RCC->AHB4ENR |= RCC_AHB4ENR_GPIOAEN; // Enable usage of GPIOA RCC->APB2ENR |= RCC_APB2ENR_SPI1EN; GPIOA->MODER &= ~GPIO_MODER_MODER5; GPIOA->MODER |= GPIO_MODER_MODER5_1; // Alternate function for SPI1 SCK on PA5 GPIOA->OSPEEDR |= GPIO_OSPEEDER_OSPEEDR5; // High Speed on PA5 GPIOA->AFR[0] |= (0x05 << 5 * 4); // AFRL selected AF5 (SPI1 SCK) for PA5 GPIOA->MODER &= ~GPIO_MODER_MODER6; GPIOA->MODER |= GPIO_MODER_MODER6_1; // Alternate function for SPI1 MISO on PA6 GPIOA->OSPEEDR |= GPIO_OSPEEDER_OSPEEDR6; // High Speed on PA6 GPIOA->AFR[0] |= (0x05 << 6 * 4); // AFRL selected AF5 (SPI1 MISO) for PA6 GPIOA->MODER &= ~GPIO_MODER_MODER7; GPIOA->MODER |= GPIO_MODER_MODER7_1; // Alternate function for SPI1 MOSI on PA7 GPIOA->OSPEEDR |= GPIO_OSPEEDER_OSPEEDR7; // High Speed on PA7 GPIOA->AFR[0] |= (0x05 << 7 * 4); // AFRL selected AF5 (SPI1 MOSI) for PA7 GPIOA->MODER &= ~GPIO_MODER_MODER4; GPIOA->MODER |= GPIO_MODER_MODER4_1; // Alternate function for SPI1 NSS on PA7 GPIOA->OSPEEDR |= GPIO_OSPEEDER_OSPEEDR4; // High Speed on PA7 GPIOA->AFR[0] |= (0x05 << 4 * 4); // AFRL selected AF5 (SPI1 NSS) for PA7 GPIOA->PUPDR |= GPIO_PUPDR_PUPDR4_0; // Ensure all pull up pull down resistors are enabled GPIOA->PUPDR &= ~GPIO_PUPDR_PUPDR5; // Ensure all pull up pull down resistors are disabled GPIOA->PUPDR &= ~GPIO_PUPDR_PUPDR6; // Ensure all pull up pull down resistors are disabled GPIOA->PUPDR &= ~GPIO_PUPDR_PUPDR7; // Ensure all pull up pull down resistors are disabled SPI1->CFG1 = (1u << SPI_CFG1_MBR_Pos) | // Master baud rate: master clock / 2 (7u << SPI_CFG1_CRCSIZE_Pos) | // Length of CRC frame SPI_CFG1_TXDMAEN | SPI_CFG1_RXDMAEN | // Enable RX/TX DMA (7u << SPI_CFG1_FTHLV_Pos) | // FIFO threshold level (7u << SPI_CFG1_DSIZE_Pos) //Number of bits in at single SPI data frame ; SPI1->CFG2 = SPI_CFG2_SSOE | // SS output enable SPI_CFG2_MASTER // SPI Master ; RCC->AHB1ENR |= RCC_AHB1ENR_DMA2EN; // DMA2 clock enable; DMA2_Stream3->CR = 0u; DMA2_Stream3->PAR = (uint32_t) &(SPI1->TXDR); DMA2_Stream3->M0AR = (uint32_t) &(Data_Buffer[0]); DMA2_Stream3->CR |= (1u << DMA_SxCR_DIR_Pos); DMA2_Stream3->CR |= DMA_SxCR_MINC; DMA2_Stream3->CR |= DMA_SxCR_PL; DMA2_Stream3->NDTR = 1000; // 5. Use DMAMux1 to route a DMA request line to the DMA channel.
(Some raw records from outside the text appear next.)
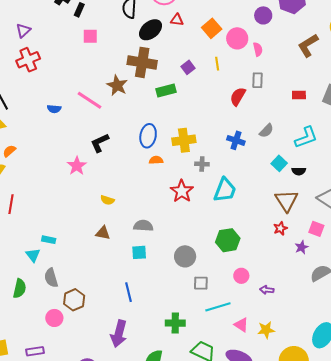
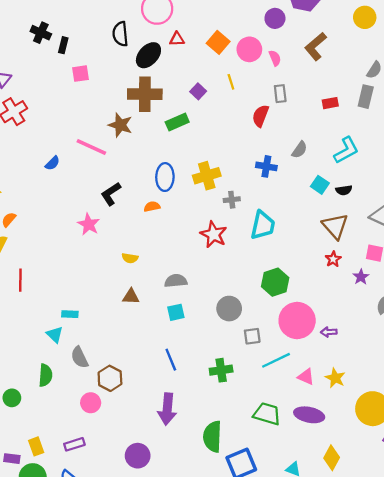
brown L-shape: (308, 45) -> (316, 46), moved
blue semicircle: (54, 109) -> (52, 163), turned -40
orange semicircle: (156, 160) -> (152, 207), moved
pink circle: (241, 276) -> (297, 321), size x2.0
green cross: (175, 323) -> (221, 370), moved
yellow star: (266, 330) -> (335, 378), turned -30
DMAMUX1_Channel0->CCR = (37u << DMAMUX_CxCR_DMAREQ_ID_Pos); SPI1->CR1 |= SPI_CR1_SPE; DMA2_Stream3->CR |= DMA_SxCR_EN;
This code compiles and i can upload it to a STM32H753ZIT6 MCU. The full code additionally has PLL setup, which is not included in the snippet above (PLL initialization works just fine, as I am able to probe the 400 MHz system clock on the MCO pin).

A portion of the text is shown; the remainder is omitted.